Salah Hamouri n’a jamais été condamné en France. Comme tout citoyen français qui respecte la loi de notre pays, il a donc le droit de s’exprimer. Et pourtant, certains tentent de le faire taire. La France est un pays souverain. Ce n’est pas Israël ou ses soutiens qui décident dans notre pays qui a le droit de s’exprimer.

En se comportant de la sorte, ces associations communautaires juives jouent un jeu dangereux. Et alimentent l’idée complotiste d’un « lobby » puissant qui ferait la pluie et le beau temps chez nous.
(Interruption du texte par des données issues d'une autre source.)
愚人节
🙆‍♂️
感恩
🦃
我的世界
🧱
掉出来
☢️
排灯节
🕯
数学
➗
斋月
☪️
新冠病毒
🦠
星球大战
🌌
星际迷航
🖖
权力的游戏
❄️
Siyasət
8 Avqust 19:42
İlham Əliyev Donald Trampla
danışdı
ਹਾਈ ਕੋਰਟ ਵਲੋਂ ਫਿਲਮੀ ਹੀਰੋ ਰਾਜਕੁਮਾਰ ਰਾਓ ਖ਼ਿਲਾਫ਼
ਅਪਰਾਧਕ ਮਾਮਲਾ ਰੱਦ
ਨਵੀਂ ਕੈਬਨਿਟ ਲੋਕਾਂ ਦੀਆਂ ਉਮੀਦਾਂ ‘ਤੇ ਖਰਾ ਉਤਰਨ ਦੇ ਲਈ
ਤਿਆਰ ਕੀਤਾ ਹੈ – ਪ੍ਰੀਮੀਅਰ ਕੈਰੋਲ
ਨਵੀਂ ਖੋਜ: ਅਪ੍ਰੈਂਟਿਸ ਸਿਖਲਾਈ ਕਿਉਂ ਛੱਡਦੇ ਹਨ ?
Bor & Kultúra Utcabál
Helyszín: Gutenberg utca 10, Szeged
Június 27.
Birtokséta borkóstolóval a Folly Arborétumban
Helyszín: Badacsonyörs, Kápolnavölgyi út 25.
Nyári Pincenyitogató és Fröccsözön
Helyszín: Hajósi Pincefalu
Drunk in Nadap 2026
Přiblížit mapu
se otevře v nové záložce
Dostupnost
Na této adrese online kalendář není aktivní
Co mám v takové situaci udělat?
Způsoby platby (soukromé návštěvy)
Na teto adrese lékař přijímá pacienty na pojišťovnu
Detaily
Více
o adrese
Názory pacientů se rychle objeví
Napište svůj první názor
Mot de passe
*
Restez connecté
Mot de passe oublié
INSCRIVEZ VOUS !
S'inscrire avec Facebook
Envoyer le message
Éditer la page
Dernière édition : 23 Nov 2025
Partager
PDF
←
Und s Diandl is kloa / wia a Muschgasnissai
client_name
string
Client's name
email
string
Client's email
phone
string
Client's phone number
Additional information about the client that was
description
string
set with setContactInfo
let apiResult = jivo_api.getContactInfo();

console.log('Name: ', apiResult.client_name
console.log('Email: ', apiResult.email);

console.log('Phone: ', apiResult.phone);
Quand je travaillais en tant qu’éducateur à l’Espace Jeunes de l’île-Saint-Denis, j’emmenais des jeunes Français de confession musulmane dans les lieux de culte pour les ouvrir aux autres confessions.

Je me souviens avoir emmené un groupe en 2004 à la synagogue de la rue Copernic à Paris, tristement célèbre parce qu’en 1980 un attentat antisémite y avait fait quatre victimes. Nous étions en pleine seconde Intifada et dans ma ville, j’entendais des choses que je n’aimais pas. Pour que ces jeunes de confession musulmane ne fassent justement pas l’amalgame entre la politique israélienne et les juifs, j’avais décidé d’une telle rencontre.

Mon initiative n’avait pas plu à tout le monde à l’île-Saint-Denis. Certains nous avaient reproché d’avoir porté une kippa. J’avais répondu : On enlève ses chaussures quand on entre dans une mosquée, on met une kippa quand on pénètre dans une synagogue ! La rencontre avait été bénéfique pour tous les jeunes, juifs et musulmans. Je me souviens de ce que m’avait dit Ariane Bendavid, la personne qui nous avait accueillis à la synagogue : « Nous sommes français, pas citoyens israéliens. Et nous ne sommes pour rien dans la politique de ce pays ».